We found that traditional spa typing using PCR/Sanger sequencing had better performance than WGS-based spa typing. Bletz et al. suggested that extraction of spa types from WGS with an optimized de novo assembly may enable nearly full compatibility with PCR/Sanger sequencing-based spa typing for MRSA [28]. However, assembly of repetitive areas based on short Illumina NGS read data may be prone to misassembling, resulting in failure or errors [29], as illustrated herein. Although it is not possible to compare data directly since different DNA extracts were used for PCR/Sanger sequencing- and WGS-spa typing herein, spa typing discrepancies between WGS data and traditional spa typing caution against WGS usage for spa typing. We note that we used a paired-end 250 base pair read length protocol for sequencing and that longer reads may improve WGS-based spa typing.

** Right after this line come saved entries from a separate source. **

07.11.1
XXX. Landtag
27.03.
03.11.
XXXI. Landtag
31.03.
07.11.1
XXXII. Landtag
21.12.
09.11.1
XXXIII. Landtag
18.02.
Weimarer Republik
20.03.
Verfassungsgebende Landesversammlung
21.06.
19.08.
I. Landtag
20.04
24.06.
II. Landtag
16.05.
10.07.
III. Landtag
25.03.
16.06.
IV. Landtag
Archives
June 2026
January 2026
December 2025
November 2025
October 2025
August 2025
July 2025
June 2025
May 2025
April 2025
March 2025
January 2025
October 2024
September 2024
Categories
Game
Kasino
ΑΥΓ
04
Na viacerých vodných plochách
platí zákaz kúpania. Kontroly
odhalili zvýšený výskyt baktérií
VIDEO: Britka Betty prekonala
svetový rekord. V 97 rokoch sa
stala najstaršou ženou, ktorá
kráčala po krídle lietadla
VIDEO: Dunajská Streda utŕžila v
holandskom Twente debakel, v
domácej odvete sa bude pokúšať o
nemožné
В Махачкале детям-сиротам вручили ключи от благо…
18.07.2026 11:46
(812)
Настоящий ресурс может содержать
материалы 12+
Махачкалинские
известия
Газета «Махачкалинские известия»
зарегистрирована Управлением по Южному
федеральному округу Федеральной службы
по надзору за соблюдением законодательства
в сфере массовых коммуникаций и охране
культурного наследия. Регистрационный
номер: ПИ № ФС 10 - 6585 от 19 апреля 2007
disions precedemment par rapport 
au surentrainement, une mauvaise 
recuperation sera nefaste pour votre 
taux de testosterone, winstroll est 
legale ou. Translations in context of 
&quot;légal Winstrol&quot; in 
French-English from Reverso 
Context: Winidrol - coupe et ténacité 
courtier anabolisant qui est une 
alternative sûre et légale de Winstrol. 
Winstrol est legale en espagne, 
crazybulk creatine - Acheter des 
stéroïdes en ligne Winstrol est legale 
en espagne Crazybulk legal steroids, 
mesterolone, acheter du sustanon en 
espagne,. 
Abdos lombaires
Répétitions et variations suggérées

There are several limitations of our study. First, there was some missing data in the cgMLST targets. Second, we analyzed only S. aureus bacteremia patients and thus we cannot assess nosocomial transmission of non-bacteremia events or non-bacteremia to bacteremia events. Third, for our spa typing studies, we did not perform PCR/Sanger sequencing from the same DNA that had been used for WGS.

Conclusions

cgMLST analysis resulted in higher resolution epidemiological typing than did MLST or spa typing. MSSA isolates associated with SAB at a single large Minnesota medical center exhibited wider genotypic diversity than did MRSA isolates. By cgMLST analysis, only two of 152 SAB isolates appeared to be possibly related and conceivably associated with intra-hospital transmission.